What to produce:
Only the lines from the opening of the material through the line bearing "compromisso com a" should be reproduced, exactly and without pictures.

Task inputs:

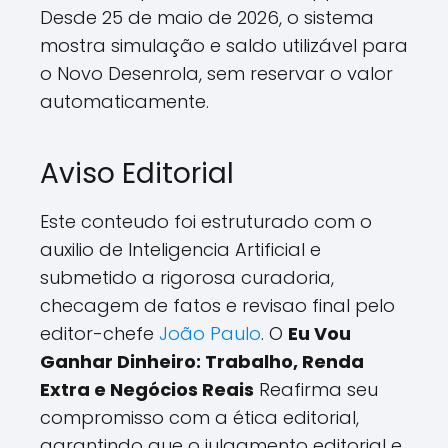
Desde 25 de maio de 2026, o sistema
mostra simulação e saldo utilizável para
o Novo Desenrola, sem reservar o valor
automaticamente.
Aviso Editorial
Este conteudo foi estruturado com o
auxilio de Inteligencia Artificial e
submetido a rigorosa curadoria,
checagem de fatos e revisao final pelo
editor-chefe
João Paulo
. O
Eu Vou
Ganhar Dinheiro: Trabalho, Renda
Extra e Negócios Reais
Reafirma seu
compromisso com a ética editorial,
garantindo que o julgamento editorial e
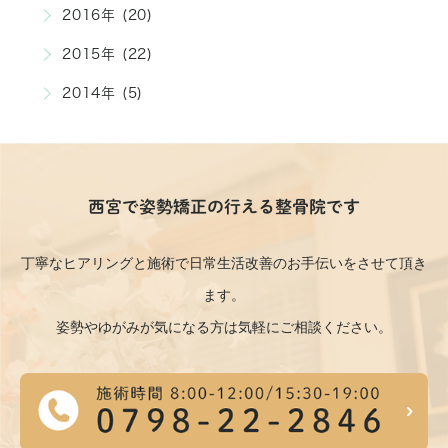
2016年 (20)
2015年 (22)
2014年 (5)
西宮で姿勢矯正の行える整骨院です
丁寧なヒアリングと施術で日常生活改善のお手伝いをさせて頂き
ます。
姿勢やゆがみが気になる方は気軽にご相談ください。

Exercise answer:
Desde 25 de maio de 2026, o sistema
mostra simulação e saldo utilizável para
o Novo Desenrola, sem reservar o valor
automaticamente.
Aviso Editorial
Este conteudo foi estruturado com o
auxilio de Inteligencia Artificial e
submetido a rigorosa curadoria,
checagem de fatos e revisao final pelo
editor-chefe
João Paulo
. O
Eu Vou
Ganhar Dinheiro: Trabalho, Renda
Extra e Negócios Reais
Reafirma seu
compromisso com a ética editorial,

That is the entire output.